En las instalaciones deportivas de la universidad le cortó el agua caliente a un equipo de fútbol que se duchaba y se las ingenió para no recibir represalias y hasta ganarse la simpatía de algunos. Era el rey de los apodos y a ninguna compañera le faltó su homónimo animal: Vaca, Foca, Caballuna. Fui muy cuidadoso de no mencionarle nunca a Mauje, mi novia de ese entonces, que Marvin la había apodado Miauje por su cara gatuna. Los más introvertidos le temían y mantenían la distancia para no volverse el foco de sus ocurrencias. En un recreo le apostó veinte pesos a un compañero a que le pegaba una patada en el culo sin tocarlo. El otro se agachó y Marvin le pegó una patada que lo levantó del suelo, soltó un billete de veinte y salió corriendo.
Esas eran las bromas simples; pero él las prefería más elaboradas. Asistió una semana a la facultad con unas muletas que consiguió no sé donde para obtener clemencia de los profesores y atenciones de las chicas. Dijo que se había golpeado la rodilla al escapar de dos tipos que habían intentado asaltarlo. A cada médico que se cruzaba le contaba el mismo chiste: “¿Géminis, mamá? No, cáncer, hijo”. Lo mismo a los abogados: “¿Qué tienen que ver un abogado y un espermatozoide? Que de un millón sale un ser humano”. Le gustaban los chistes de oficio. “¿Arquitecto?”, le preguntó a un tipo que le acaban de presentar. “Ni lo suficientemente machos como para ser ingenieros, ni lo suficientemente putos como para ser diseñadores”. Una vez lo sorprendí buscando chistes en Internet y cerró la página con la cara roja de vergüenza.

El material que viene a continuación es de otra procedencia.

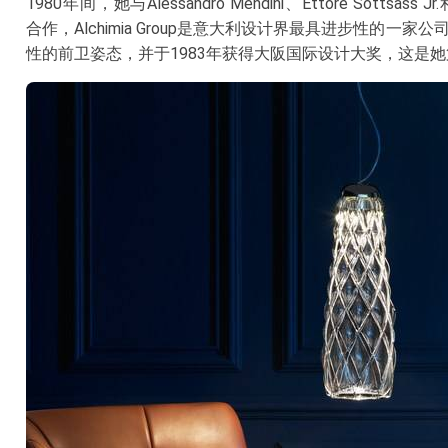
1980年间，她与Alessandro Mendini、Ettore Sottsass Jr.和A
合作，Alchimia Group是意大利设计界最具进步性的一
性的前卫姿态，并于1983年获得大阪国际设计大奖，这是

A las que atendían la fotocopiadora y la cafetería de la universidad las volvía locas con piropos y era capaz de abordar a una chica en la parada del autobús, o pedirle el teléfono a la vendedora de una tienda. El pelo rubio, el peinado meticuloso, la nariz fina, las manos delicadas y la sonrisa siempre estampada, le daban una expresión de tipo inofensivo.
Nos veíamos en la universidad y jugábamos el tenis todos los martes. Éramos parejos, pero en mis saques la pelota apenas lograba picar débilmente en el cuadrante correspondiente y me hacía perder la mayoría de los partidos. De vez en cuando Marvin lo imitaba para molestarme, aún sabiendo que me dejaba en posición favorable para ganar el punto. Por supuesto que lo hacía cuando se veía venir su victoria.

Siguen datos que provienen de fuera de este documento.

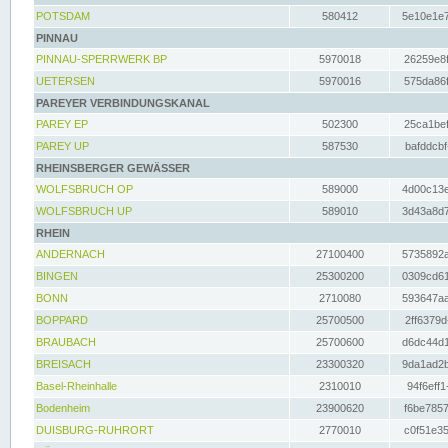
POTSDAM
580412
5e10e1e7
PINNAU
PINNAU-SPERRWERK BP
5970018
26259e8f
UETERSEN
5970016
575da86f
PAREYER VERBINDUNGSKANAL
PAREY EP
502300
25ca1bef
PAREY UP
587530
bafddcbf
RHEINSBERGER GEWÄSSER
WOLFSBRUCH OP
589000
4d00c13e
WOLFSBRUCH UP
589010
3d43a8d7
RHEIN
ANDERNACH
27100400
5735892a
BINGEN
25300200
0309cd61
BONN
2710080
593647aa
BOPPARD
25700500
2ff6379d
BRAUBACH
25700600
d6dc44d1
BREISACH
23300320
9da1ad2b
Basel-Rheinhalle
2310010
94f6eff1
Bodenheim
23900620
f6be7857
DUISBURG-RUHRORT
2770010
c0f51e35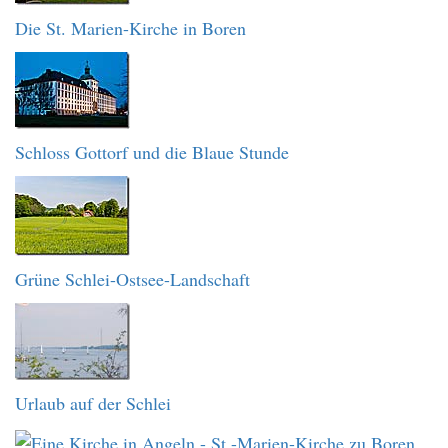
Die St. Marien-Kirche in Boren
Schloss Gottorf und die Blaue Stunde
Grüne Schlei-Ostsee-Landschaft
Urlaub auf der Schlei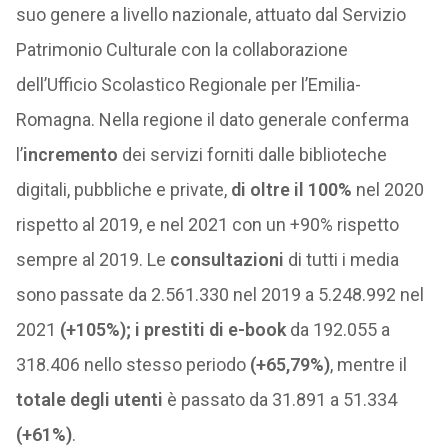
suo genere a livello nazionale, attuato dal Servizio
Patrimonio Culturale con la collaborazione
dell’Ufficio Scolastico Regionale per l’Emilia-
Romagna. Nella regione il dato generale conferma
l’
incremento
dei servizi forniti dalle biblioteche
digitali, pubbliche e private,
di oltre il 100%
nel 2020
rispetto al 2019, e nel 2021 con un +90% rispetto
sempre al 2019. Le
consultazioni
di tutti i media
sono passate da 2.561.330 nel 2019 a 5.248.992 nel
2021
(+105%); i prestiti di e-book
da 192.055 a
318.406 nello stesso periodo
(+65,79%)
, mentre il
totale degli utenti
è passato da 31.891 a 51.334
(+61%)
.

Mientras con mi novia estábamos en un break pedido por ella, fui con Marvin unos días a Gualeguaychú. Era la primera vez que salíamos de viaje juntos y permitió que nos conociéramos más. Dormíamos en un camping frente al río y nos la pasábamos sin hacer nada; excepto cuando nos prestaban una caña y pretendíamos pescar. Le taladraba la oreja escudriñando mi relación con Mauje. Al principio me escuchaba y pronunciaba algunas frases tranquilizadoras que apelaban a la paciencia y a la visión positiva. Luego me decía que mi cháchara espantaba a los peces y que no quería irse sin pescar al menos un cornalito. Cambiaba de tema o se ponía a maullar: “Miau–je, Miau–je”. Como yo monopolizaba la conversación me la aguantaba en silencio. Me sorprendía que él nunca mencionara sus problemas o preocupaciones. Se decía que el padre lo había maltratado y abandonado a los seis años, pero nunca lo escuché mencionarlo. Me di cuenta que siempre iba a estar escapándole al drama ajeno o propio. No era la persona ideal para un momento de crisis personal. Pero era un tipo generoso y me había prestado dinero.

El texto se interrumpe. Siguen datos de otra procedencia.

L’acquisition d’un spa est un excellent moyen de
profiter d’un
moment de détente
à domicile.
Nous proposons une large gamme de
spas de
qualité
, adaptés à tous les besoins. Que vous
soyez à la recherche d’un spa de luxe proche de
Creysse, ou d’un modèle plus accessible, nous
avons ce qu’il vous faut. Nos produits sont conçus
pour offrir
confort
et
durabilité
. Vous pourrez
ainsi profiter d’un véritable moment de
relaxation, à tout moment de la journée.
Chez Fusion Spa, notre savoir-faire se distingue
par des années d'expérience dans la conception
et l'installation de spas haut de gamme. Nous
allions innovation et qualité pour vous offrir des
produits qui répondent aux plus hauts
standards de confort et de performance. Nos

Yo andaba retraído porque la separación con Miauje parecía ser definitiva y jugando al fútbol me desgarré un gemelo, lo que contribuyó a mi reclusión. Marvin no quería perder los martes de tenis y dijo que se conseguiría un reemplazo más decente. Por esas fechas empezó a salir con Priscila. Una de las más lindas de la universidad y con el coche más caro. Conmigo se volvió distante y faltó a algunas clases que cursábamos juntos. Llegué a pensar que tenía que ver con el dinero que me había prestado; habían pasado casi dos meses.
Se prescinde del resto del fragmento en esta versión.